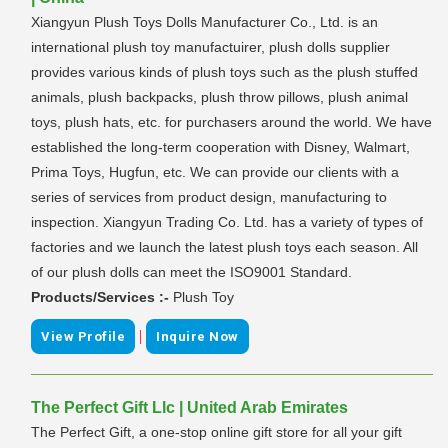
Xiangyun Plush Toys Dolls Manufacturer Co., Ltd. is an
international plush toy manufactuirer, plush dolls supplier
provides various kinds of plush toys such as the plush stuffed
animals, plush backpacks, plush throw pillows, plush animal
toys, plush hats, etc. for purchasers around the world. We have
established the long-term cooperation with Disney, Walmart,
Prima Toys, Hugfun, etc. We can provide our clients with a
series of services from product design, manufacturing to
inspection. Xiangyun Trading Co. Ltd. has a variety of types of
factories and we launch the latest plush toys each season. All
of our plush dolls can meet the ISO9001 Standard.
Products/Services :-
Plush Toy
|
View Profile
Inquire Now
The Perfect Gift Llc | United Arab Emirates
The Perfect Gift, a one-stop online gift store for all your gift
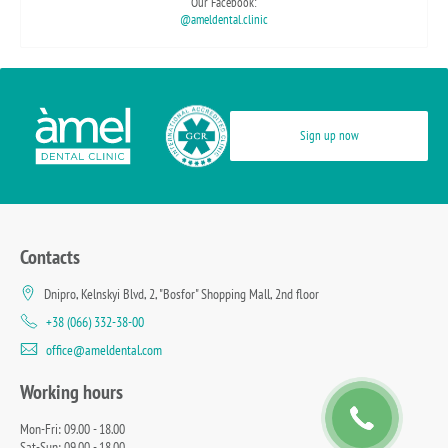
Our Facebook:
@ameldental.clinic
Sign up now
Contacts
Dnipro, Kelnskyi Blvd, 2, "Bosfor" Shopping Mall, 2nd floor
+38 (066) 332-38-00
office@ameldental.com
Working hours
Mon-Fri: 09.00 - 18.00
Sat-Sun: 09.00 - 18.00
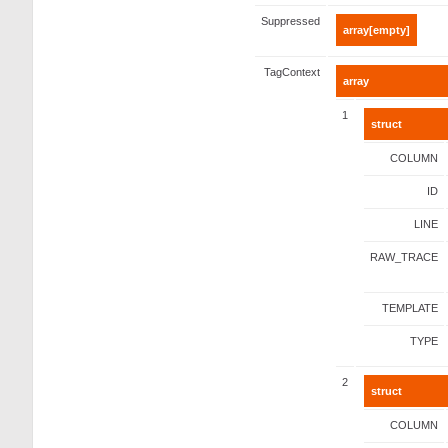
Suppressed
array[empty]
TagContext
array
1
struct
COLUMN
ID
LINE
RAW_TRACE
TEMPLATE
TYPE
2
struct
COLUMN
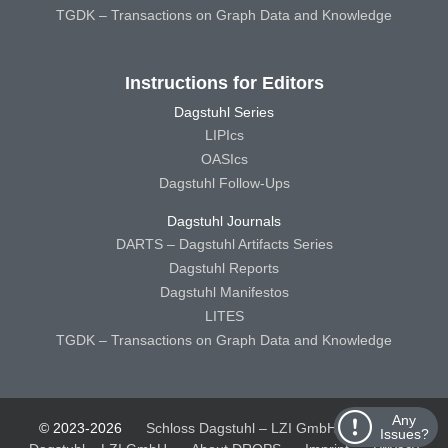
TGDK – Transactions on Graph Data and Knowledge
Instructions for Editors
Dagstuhl Series
LIPIcs
OASIcs
Dagstuhl Follow-Ups
Dagstuhl Journals
DARTS – Dagstuhl Artifacts Series
Dagstuhl Reports
Dagstuhl Manifestos
LITES
TGDK – Transactions on Graph Data and Knowledge
Any
© 2023-2026
Schloss Dagstuhl – LZI GmbH
Schloss
Issues?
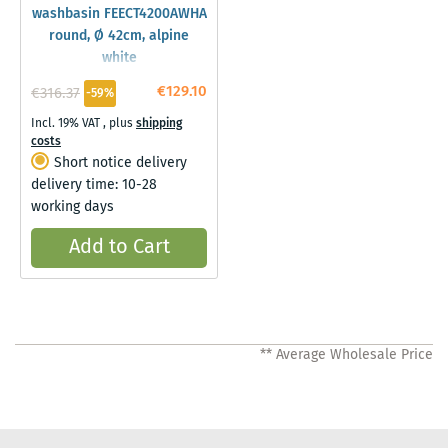
washbasin FEECT4200AWHA
round, Ø 42cm, alpine
white
€129.10
€316.37
-59%
Incl. 19% VAT
,
plus
shipping
costs
Short notice delivery
delivery time: 10-28
working days
Add to Cart
** Average Wholesale Price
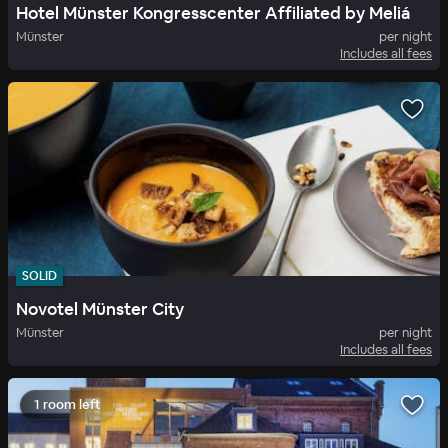
Hotel Münster Kongresscenter Affiliated by Meliá
Münster
per night
Includes all fees
SOLID
Novotel Münster City
Münster
per night
Includes all fees
1 room left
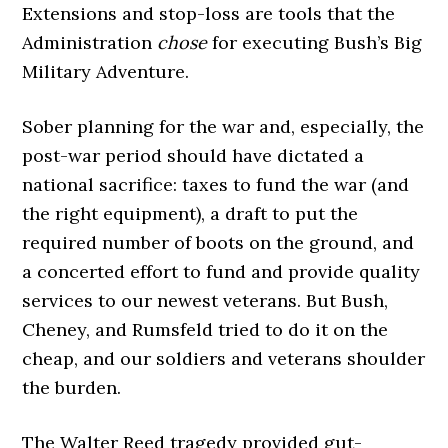
Extensions and stop-loss are tools that the
Administration
chose
for executing Bush’s Big
Military Adventure.
Sober planning for the war and, especially, the
post-war period should have dictated a
national sacrifice: taxes to fund the war (and
the right equipment), a draft to put the
required number of boots on the ground, and
a concerted effort to fund and provide quality
services to our newest veterans. But Bush,
Cheney, and Rumsfeld tried to do it on the
cheap, and our soldiers and veterans shoulder
the burden.
The Walter Reed tragedy provided gut-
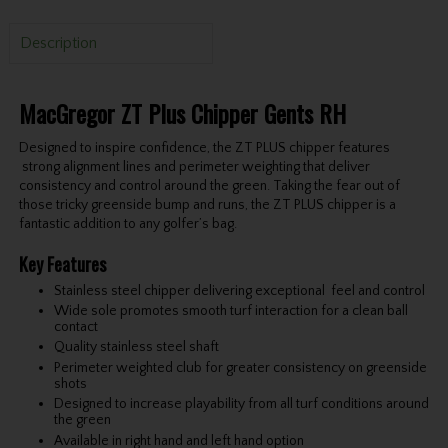
Description
MacGregor ZT Plus Chipper Gents RH
Designed to inspire confidence, the ZT PLUS chipper features
strong alignment lines and perimeter weighting that deliver
consistency and control around the green. Taking the fear out of
those tricky greenside bump and runs, the ZT PLUS chipper is a
fantastic addition to any golfer’s bag.
Key Features
Stainless steel chipper delivering exceptional feel and control
Wide sole promotes smooth turf interaction for a clean ball
contact
Quality stainless steel shaft
Perimeter weighted club for greater consistency on greenside
shots
Designed to increase playability from all turf conditions around
the green
Available in right hand and left hand option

##########

### Task to complete:
Every line above that includes the word "turf" should be listed.

### Written reply:
Wide sole promotes smooth turf interaction for a clean ball
Designed to increase playability from all turf conditions around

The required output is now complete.